Le responsable du traitement a un rôle fondamental, une notion fonctionnelle

Le responsable du traitement joue un rôle fondamental dans le cadre du système mis en place par la directive 95/46 et son identification est dès lors essentielle. En effet, cette directive prévoit que le responsable du traitement est débiteur d’un certain nombre d’obligations destinées à assurer la protection des données à caractère personnel . Ce rôle fondamental a été mis en exergue par la Cour dans son arrêt du 13 mai 2014, Google Spain et Google (18). Celle-ci a en effet jugé que le responsable du traitement doit assurer, dans le cadre de ses responsabilités, de ses compétences et de ses possibilités, que le traitement de données en cause satisfait aux exigences de la directive 95/46 pour que les garanties prévues par celle-ci puissent développer leur plein effet et qu’une protection efficace et complète des personnes concernées, notamment leur droit au respect de la vie privée, puisse effectivement être réalisée (19).

Il ressort également de la jurisprudence de la Cour que cette notion doit être définie de manière large afin d’assurer une protection efficace et complète des personnes concernées (20).

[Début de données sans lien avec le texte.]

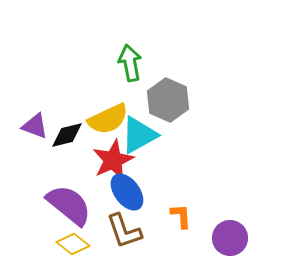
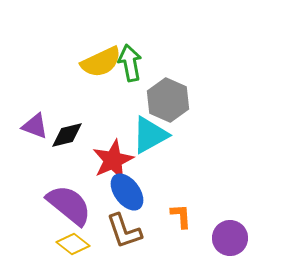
yellow semicircle: moved 7 px left, 57 px up
cyan triangle: moved 11 px right
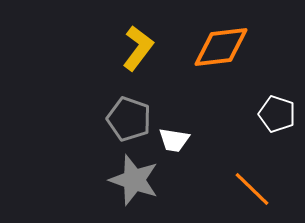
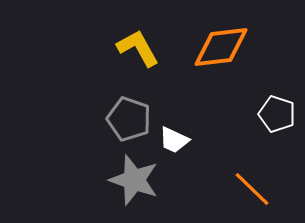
yellow L-shape: rotated 66 degrees counterclockwise
white trapezoid: rotated 16 degrees clockwise
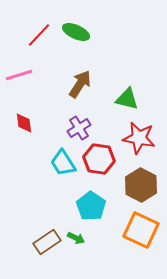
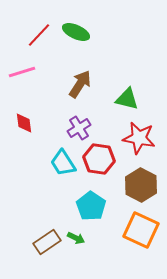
pink line: moved 3 px right, 3 px up
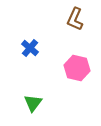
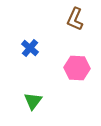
pink hexagon: rotated 10 degrees counterclockwise
green triangle: moved 2 px up
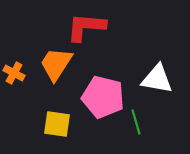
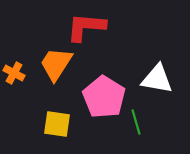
pink pentagon: moved 1 px right; rotated 18 degrees clockwise
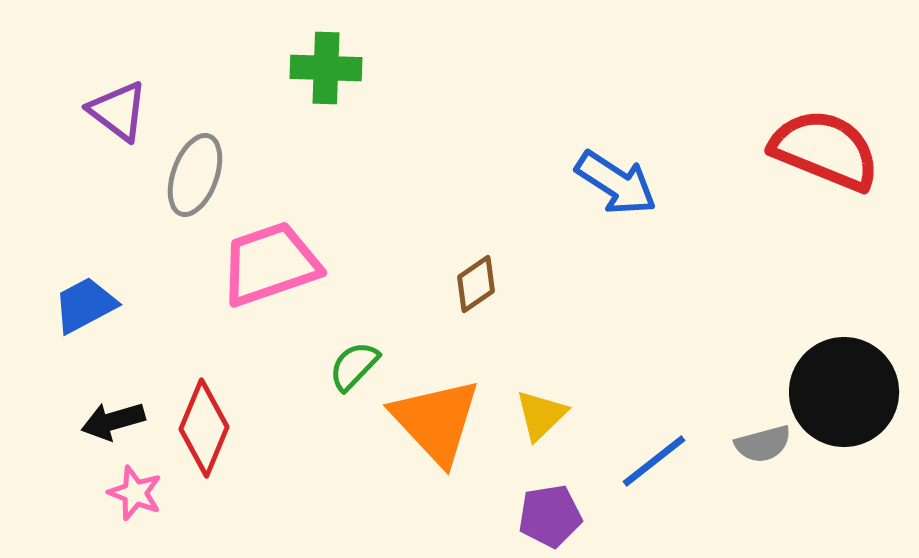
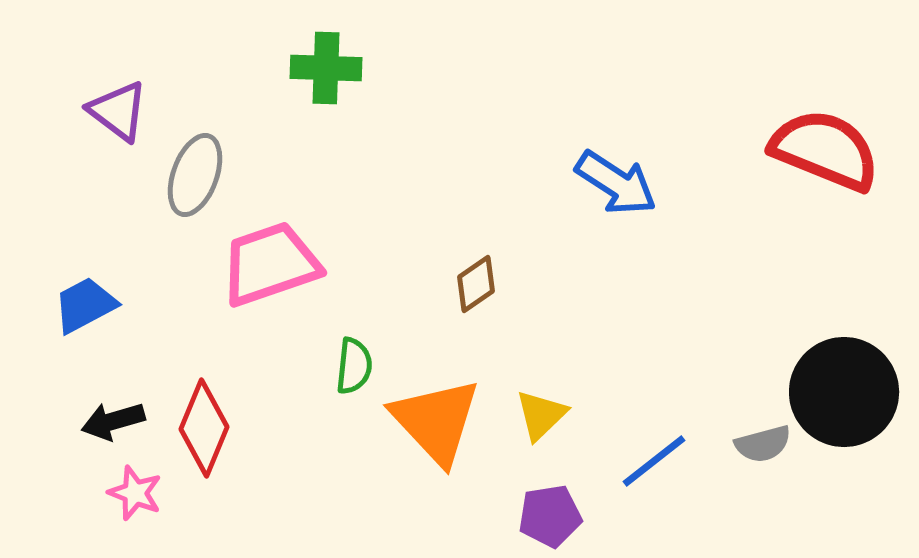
green semicircle: rotated 142 degrees clockwise
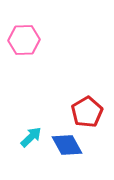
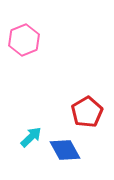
pink hexagon: rotated 20 degrees counterclockwise
blue diamond: moved 2 px left, 5 px down
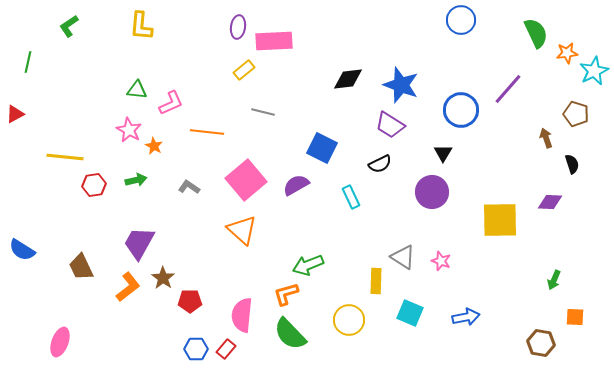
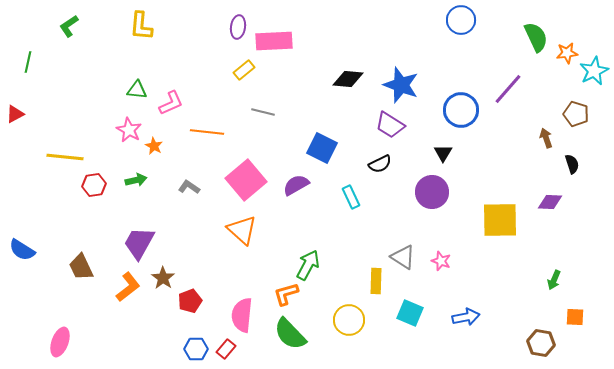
green semicircle at (536, 33): moved 4 px down
black diamond at (348, 79): rotated 12 degrees clockwise
green arrow at (308, 265): rotated 140 degrees clockwise
red pentagon at (190, 301): rotated 20 degrees counterclockwise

Le responsable du traitement de données à caractère personnel est la personne qui décide pourquoi et comment seront traitées ces données. Comme l’indique le groupe de travail « Article 29 », « [l]a notion de responsable du traitement est une notion fonctionnelle, visant à attribuer les responsabilités aux personnes qui exercent une influence de fait, et elle s’appuie donc sur une analyse factuelle plutôt que formelle » (21).

Le responsable du traitement, une fonction exercée par plusieurs entités

En tant que concepteurs de ce traitement, c’est bien, à nos yeux, Facebook Inc. et, s’agissant de l’Union, Facebook Ireland, qui en ont déterminé à titre principal les objectifs et les modalités.

Plus précisément, Facebook Inc. a mis au point le modèle économique général conduisant à ce que la collecte de données à caractère personnel lors de la consultation de pages fan puis l’exploitation de ces données puissent permettre, d’une part, la diffusion de publicités personnalisées et, d’autre part, l’établissement de statistiques d’audience à destination des administrateurs de ces pages.

En outre, il ressort des pièces du dossier que Facebook Ireland est désignée par Facebook Inc. comme étant chargée du traitement des données à caractère personnel au sein de l’Union. Selon les explications fournies par Facebook Ireland, les modalités de fonctionnement du réseau social peuvent connaître certaines adaptations dans l’Union (22).

Par ailleurs, s’il est constant que toute personne résidant sur le territoire de l’Union et désirant utiliser Facebook est tenue de conclure, lors de son inscription, un contrat avec Facebook Ireland, il convient de relever que, dans le même temps, les données à caractère personnel des utilisateurs de Facebook résidant sur le territoire de l’Union sont, en tout ou en partie, transférées vers des serveurs appartenant à Facebook Inc., situés sur le territoire des États-Unis, où elles font l’objet d’un traitement (23).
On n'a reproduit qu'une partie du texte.